L’apostolo Pietro nel testo della prima Lettera, proclamato nella seconda lettura (1,3-9), parla di una fede, quella dei destinatari del suo scritto, una comunità in difficoltà, “messa alla prova”, di una fede in Gesù Cristo, che si esprime come amore a Gesù Cristo stesso, “pur senza averlo visto”, di una “meta della fede” (la salvezza) verso la quale i credenti sono in cammino.

Nel Vangelo di Giovanni (20,19-31) Gesù risorto manifesta il suo apprezzamento (“beati”) per quelli che “non hanno visto e hanno creduto”. In chiusura del racconto Giovanni c’informa sul motivo che lo ha spinto a raccontare con “il suo libro” alcuni dei “segni compiuti da Gesù”: «perché crediate che Gesù è il Cristo, il Figli di Dio”, chiarendo qual’è il “guadagno” della fede in Gesù: “la vita nel suo nome”.

Lo scritto del vangelo di Giovanni, come del resto quello degli altri evangelisti, a noi, che non abbiamo “visto” Gesù, non siamo stati testimoni oculari di quello che lui ha compiuto, che non lo abbiamo conosciuto direttamente, consente di conoscerlo, di credere in lui e, mediante la fede in lui, di accedere alla vita piena.

Infine, nella preghiera sulle offerte, noi (chiamati alla fede e rigenerati nel Battesimo) chiederemo al Signore di “accogliere le offerte del suo popolo e di guidarci alla felicità eterna”.

Dai testi liturgici emerge lo stretto collegamento tra la fede in Gesù Cristo e la vita, la vita “salvata”, la vita “eterna”. L’aggettivo “eterna” che qualifica la vita a cui la fede ci dà accesso, esige di essere chiarito. La vita eterna non è semplicemente un’esistenza interminabile (un’esistenza interminabile potrebbe risultare, alla fine, insopportabile, noiosa), ma un’esistenza piena, non più ferita né minacciata dal male.

L’apostolo Pietro, nel testo appena proclamato, ci aiuta a comprendere il valore di questa vita nuova. Pietro parla anzitutto di una nostra rigenerazione, operata da Dio Pare, mediante, la risurrezione di Gesù Cristo; dice anche che a muovere il Padre ad agire in nostro favore è la “sua grande misericordia”, il suo amore grande per noi.

La destinazione dell’azione di Dio che ci rigenera è una “eredità” che non ci può essere sottratta né può deperire, perché “custodita nei cieli per noi”. A essere custodita dalla potenza di Dio (il suo amore misericordioso) non è solo questa eredità, ma anche noi, proprio mediante (grazie alla) la fede. e questo in vista della nostra salvezza.

L’eredità che Dio ha preparato per noi e nella quale possiamo investire la nostra vita (Pietro parla di “speranza viva”) è la nostra salvezza, cioè la partecipazione piena e definitiva alla risurrezione di Gesù, che ci consente di godere della stessa vita di Dio, prendere parte a quello scambio di amore che avviene tra il Padre, il Figlio e lo Spirito Santo.

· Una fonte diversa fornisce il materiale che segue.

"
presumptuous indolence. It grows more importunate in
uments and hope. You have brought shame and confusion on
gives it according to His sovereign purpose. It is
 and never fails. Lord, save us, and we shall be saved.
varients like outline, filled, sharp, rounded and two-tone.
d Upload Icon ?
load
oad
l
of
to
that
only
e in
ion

L’apostolo, a questo punto, tira una conclusione (“Perciò”) per i destinatari del suo scritto, “afflitti da varie prove”. La conclusione riguarda la possibilità di sperimentare una gioia piena (“siete ricolmi di gioia”), anche nella loro situazione di prova, mentre attendono di raggiungere la meta indicata dalla fede: la salvezza della loro vita (“la salvezza delle anime”).

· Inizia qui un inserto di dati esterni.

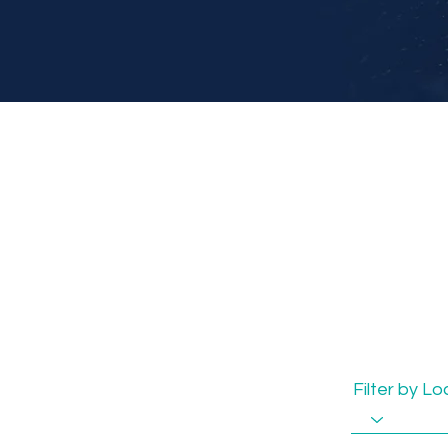
Filter by L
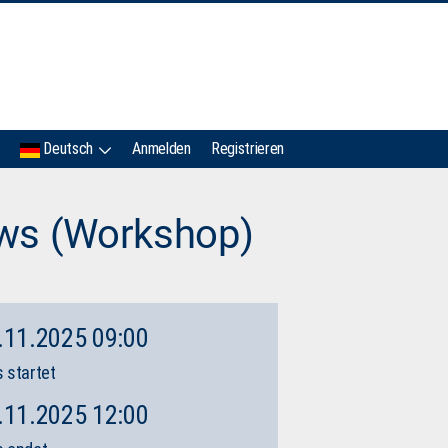
IMC
Deutsch
Anmelden
Registrieren
ews (Workshop)
.11.2025 09:00
 startet
.11.2025 12:00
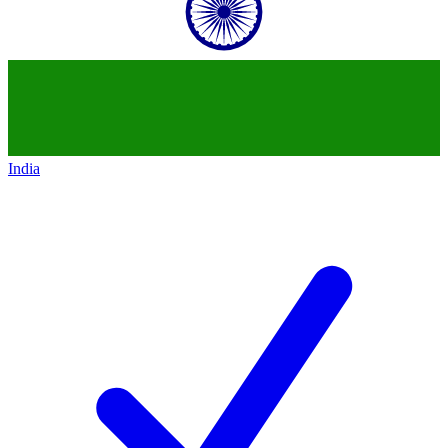
India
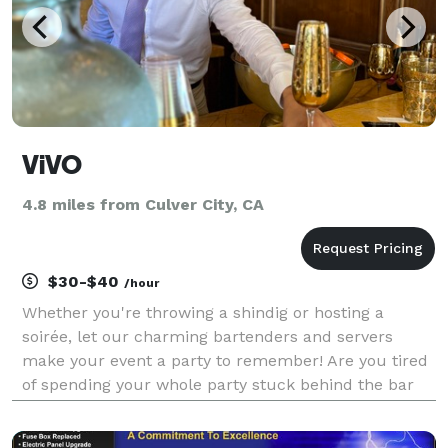
ViVO
4.8 miles from Culver City, CA
$30-$40
/hour
Whether you're throwing a shindig or hosting a
soirée, let our charming bartenders and servers
make your event a party to remember! Are you tired
of spending your whole party stuck behind the bar
instead of mingling with your guests? Well, fret no
more! Our fabulous team of bartenders and waitstaff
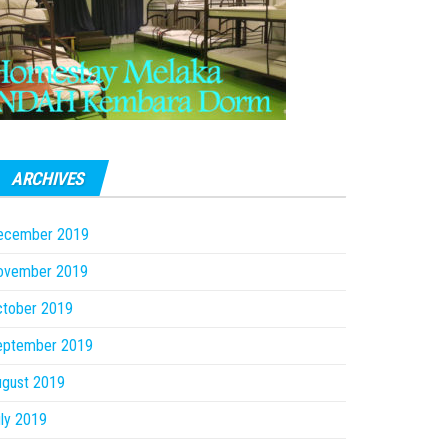
ARCHIVES
ecember 2019
ovember 2019
ctober 2019
eptember 2019
ugust 2019
ly 2019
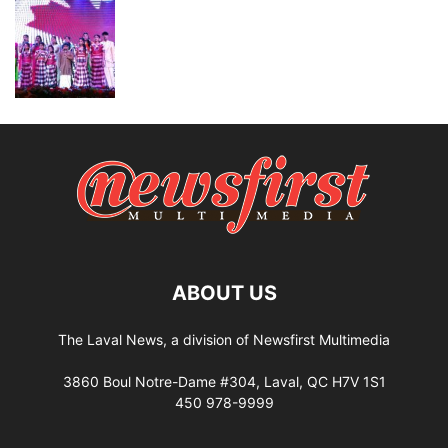
ABOUT US
The Laval News, a division of Newsfirst Multimedia
3860 Boul Notre-Dame #304, Laval, QC H7V 1S1
450 978-9999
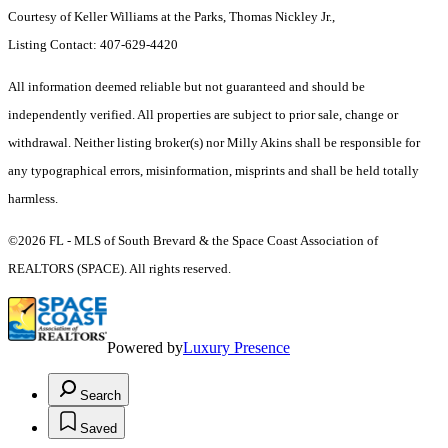
Courtesy of Keller Williams at the Parks, Thomas Nickley Jr.,
Listing Contact: 407-629-4420
All information deemed reliable but not guaranteed and should be
independently verified. All properties are subject to prior sale, change or
withdrawal. Neither listing broker(s) nor Milly Akins shall be responsible for
any typographical errors, misinformation, misprints and shall be held totally
harmless.
©2026 FL - MLS of South Brevard & the Space Coast Association of
REALTORS (SPACE). All rights reserved.
Powered by
Luxury Presence
Search
Saved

Stiamo vivendo giorni che rappresentano un banco di prova per la nostra vita e forse, per qualcuno, un banco di prova anche per la propria fede. Noi siamo tra quelli che non solo credono in Gesù e lo amano “pur senza averlo visto”, ma anche che, data l’emergenza che stiamo vivendo, non possono incontrarlo nei segni sacramentali, fra i quali emerge l’Eucaristia. Questi sono giorni che viviamo “afflitti da varie prove”.

I testi liturgici, in particolare quelli delle Scritture Sante, letti e pregati nella celebrazione, ci siano di conforto, di sostegno per la nostra fede e per la nostra speranza, la speranza di persone che, “afflitte dalla varie prove” provocate dalla pandemia, desiderano e pregano perché cessino in fretta queste prove, ma anche la speranza di persone che sanno di poter contare su Dio, “Padre del Signore nostro Gesù Cristo”, il quale, proprio con Gesù, ha preparto e custodisce un’eredità alla quale possiamo accedere già nel nostro cammino sulla terra, grazie alla nostra fede in Gesù Cristo Risorto.

Che il saper questo ricolmi anche noi, il nostro cuore, di “gioia piena”.